RCN Director for England, Patricia Marquis, said of the report: ‘The findings of the Committee show in the starkest of detail the workforce crisis across the whole of health and social care in England.

‘That persistent understaffing in all care settings poses a serious risk to staff and patient safety should shock ministers into action.

‘As ministers continue to make claims about the number of new nurses, evidence submitted to the Committee found a significant lack of transparency on workforce planning and in fact that 475,000 jobs will be needed in health and an extra 490,000 jobs in social care by the early part of the next decade just to keep up with patient need.

‘On pay, the Committee was very clear saying it is unacceptable that some NHS nurses are struggling to feed their families, pay their rent, and travel to work.

‘Their recommendation that nursing staff should be given a pay rise that takes account of the cost of living crisis should make government rethink the latest pay deal that follows a decade of real terms pay cuts that will force even more to leave the profession.’

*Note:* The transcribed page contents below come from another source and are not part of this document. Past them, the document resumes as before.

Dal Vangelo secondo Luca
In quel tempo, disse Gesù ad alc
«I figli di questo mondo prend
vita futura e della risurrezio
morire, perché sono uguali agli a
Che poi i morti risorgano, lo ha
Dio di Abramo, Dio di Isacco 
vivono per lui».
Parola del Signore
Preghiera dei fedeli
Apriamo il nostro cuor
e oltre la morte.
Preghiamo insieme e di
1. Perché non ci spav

Dr Emma Runswick, BMA council deputy chair, said: ‘This urgent and detailed report illustrates the workforce emergency facing our health and care services and the dire consequences this is having on staff and patients.

‘It is a damning indictment of a government that has completely failed to take any meaningful action on workforce issues, and has no plan going forward.

‘Despite obvious need, the government refuses to do the basic work of laying out how many staff we need to meet the health and care demands of the population, now or in the future.

‘This report now joins the BMA and more than 100 other expert organisations in calling for this.

‘The Committee lays bare the scale of workforce shortages – and failed promises from ministers – and recommends solutions that the BMA has long-proposed around both recruitment  and retention.

‘The government should drastically increase medical school and training places with full funding.

‘Bureaucratic barriers for our talented international colleagues seeking to practise here should be removed and support increased.

‘Alongside this we need support to keep existing doctors in the workforce, especially after the most harrowing and exhausting two years many will have ever experienced.’

Dr Vishal Sharma, BMA pensions committee chair, said: ‘The Health and Social Care Select Committee findings are correct – it is indeed a “national scandal” that senior doctors are being driven to reduce their hours or retire early, just when the NHS is facing the “biggest workforce crisis in its history”.

‘What is most scandalous is that this is a mess entirely the government’s own doing through its absurd and unfair pension taxation policy.’